Whether you’re looking for a healthier option or something to excite your taste buds, rye bread is frequently recommended as a change from processed white bread. But approach with caution – even the most nutritious grains can be a poor choice for any kind of specialised diet.

Rye bread is made from rye flour and is naturally higher in fibre, so it’s understandable that the health benefits are front and centre in people’s minds. However, for the millions of people following a keto lifestyle, limiting carbohydrates becomes the major focus. So, how many carbohydrates are in rye bread? Is rye bread a keto-friendly option?

Rye bread contains 48g of total carbohydrates per 100g, almost identical to wheat breads. The higher fibre content means rye bread has fewer net carbs than regular bread. However, the total is still significant for a low-carb diet. Unfortunately, this means rye bread isn’t a particularly keto-friendly option. There are keto-friendly ‘rye’ bread recipes available that imitate the flavour of rye bread though.

If you have limited options, is rye bread more keto-friendly than white bread or wholemeal? And are the health benefits of rye bread worth putting aside the carbohydrate count?

We’ll explore all these questions in more detail. Give this article a scroll and find out whether rye bread is the right choice for you.

What is Rye Bread Made From?

Many people enjoy rye bread because of its earthy and robust taste. Compared to wheat-based bread, rye bread is darker in colour and has a denser texture. Traditionally, rye bread is only made from rye flour. However, modern rye bread blends rye flour and wheat flour for a more palatable loaf.

Common rye bread varieties include light rye bread, dark rye bread, marbled rye bread, and pumpernickel bread.
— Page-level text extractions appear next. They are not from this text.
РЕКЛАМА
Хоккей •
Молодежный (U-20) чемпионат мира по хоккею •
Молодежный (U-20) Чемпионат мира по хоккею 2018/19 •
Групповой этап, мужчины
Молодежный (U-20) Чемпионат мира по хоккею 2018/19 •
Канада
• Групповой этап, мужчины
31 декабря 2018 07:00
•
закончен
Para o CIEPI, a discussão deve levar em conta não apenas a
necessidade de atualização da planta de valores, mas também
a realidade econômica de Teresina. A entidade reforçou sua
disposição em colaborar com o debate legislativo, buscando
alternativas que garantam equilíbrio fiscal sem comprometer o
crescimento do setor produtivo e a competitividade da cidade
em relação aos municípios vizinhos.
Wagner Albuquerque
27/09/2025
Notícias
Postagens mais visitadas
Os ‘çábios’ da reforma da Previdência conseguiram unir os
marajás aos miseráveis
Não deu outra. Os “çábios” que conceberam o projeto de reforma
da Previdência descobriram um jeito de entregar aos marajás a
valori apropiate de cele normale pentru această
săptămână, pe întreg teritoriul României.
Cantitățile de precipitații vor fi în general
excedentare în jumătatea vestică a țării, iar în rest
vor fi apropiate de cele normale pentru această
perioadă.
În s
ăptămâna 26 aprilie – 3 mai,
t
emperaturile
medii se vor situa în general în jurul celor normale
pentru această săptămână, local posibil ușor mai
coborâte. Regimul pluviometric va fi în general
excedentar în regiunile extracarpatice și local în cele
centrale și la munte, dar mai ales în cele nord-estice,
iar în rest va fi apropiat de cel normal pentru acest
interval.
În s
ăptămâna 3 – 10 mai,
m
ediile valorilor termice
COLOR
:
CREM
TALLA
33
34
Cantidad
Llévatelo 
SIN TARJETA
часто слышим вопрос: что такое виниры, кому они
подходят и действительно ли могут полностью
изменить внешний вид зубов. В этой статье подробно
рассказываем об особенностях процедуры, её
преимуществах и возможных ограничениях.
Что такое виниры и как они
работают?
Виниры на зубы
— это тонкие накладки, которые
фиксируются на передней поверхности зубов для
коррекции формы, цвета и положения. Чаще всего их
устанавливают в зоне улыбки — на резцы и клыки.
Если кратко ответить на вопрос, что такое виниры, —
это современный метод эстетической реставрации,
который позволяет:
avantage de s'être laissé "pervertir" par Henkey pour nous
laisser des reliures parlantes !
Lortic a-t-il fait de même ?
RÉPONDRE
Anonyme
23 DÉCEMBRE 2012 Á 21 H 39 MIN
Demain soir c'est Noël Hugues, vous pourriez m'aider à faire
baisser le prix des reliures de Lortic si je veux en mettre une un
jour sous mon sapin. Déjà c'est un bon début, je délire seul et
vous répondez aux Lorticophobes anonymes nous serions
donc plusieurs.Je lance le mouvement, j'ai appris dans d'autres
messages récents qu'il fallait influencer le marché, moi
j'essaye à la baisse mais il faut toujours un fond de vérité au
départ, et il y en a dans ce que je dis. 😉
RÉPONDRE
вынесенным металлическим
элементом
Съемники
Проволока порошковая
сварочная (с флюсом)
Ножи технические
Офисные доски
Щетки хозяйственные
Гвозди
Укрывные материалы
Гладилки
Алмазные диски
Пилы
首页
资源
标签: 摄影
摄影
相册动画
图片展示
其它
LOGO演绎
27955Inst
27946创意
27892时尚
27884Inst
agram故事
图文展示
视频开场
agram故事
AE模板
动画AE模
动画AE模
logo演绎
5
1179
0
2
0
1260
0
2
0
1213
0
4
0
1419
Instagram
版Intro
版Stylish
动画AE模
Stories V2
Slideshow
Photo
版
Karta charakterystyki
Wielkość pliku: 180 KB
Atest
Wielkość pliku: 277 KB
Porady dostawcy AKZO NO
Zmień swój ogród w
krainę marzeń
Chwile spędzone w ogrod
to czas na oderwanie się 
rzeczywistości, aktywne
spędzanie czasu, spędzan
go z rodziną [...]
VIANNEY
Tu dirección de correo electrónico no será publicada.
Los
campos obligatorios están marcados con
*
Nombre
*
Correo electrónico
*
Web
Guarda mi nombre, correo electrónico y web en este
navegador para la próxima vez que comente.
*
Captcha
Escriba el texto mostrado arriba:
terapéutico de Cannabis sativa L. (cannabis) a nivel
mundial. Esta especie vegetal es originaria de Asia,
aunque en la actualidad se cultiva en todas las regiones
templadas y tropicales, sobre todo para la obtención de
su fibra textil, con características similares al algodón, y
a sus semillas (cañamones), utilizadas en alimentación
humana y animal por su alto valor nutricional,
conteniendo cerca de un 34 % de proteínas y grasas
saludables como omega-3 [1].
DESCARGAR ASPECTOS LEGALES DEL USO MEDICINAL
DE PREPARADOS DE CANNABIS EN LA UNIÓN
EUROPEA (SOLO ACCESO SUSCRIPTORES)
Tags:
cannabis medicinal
Light rye bread is made from only white rye flour, milled from the centre endosperm of the rye berry or grain. If this sounds familiar, it’s the same difference separating white bread from wholemeal bread. The endosperm is the starchy core of the rye grain. Without the outer seed coat – the bran or the germ – the resulting flour is a lot lighter in colour.

On the other hand, dark rye bread is made from ground whole rye grains – effectively, a whole grain rye bread. This means that the flour includes the outer endosperm, where the brown pigments are most abundant.

This deep brown colour isn’t always natural, though. Some brands use white rye flour, then add colouring or flavouring agents like cocoa powder, instant coffee, or molasses.

Marbled rye bread is simply made of light and dark rye dough rolled or braided together. This bread bakes into a uniform texture, much like a marble cake.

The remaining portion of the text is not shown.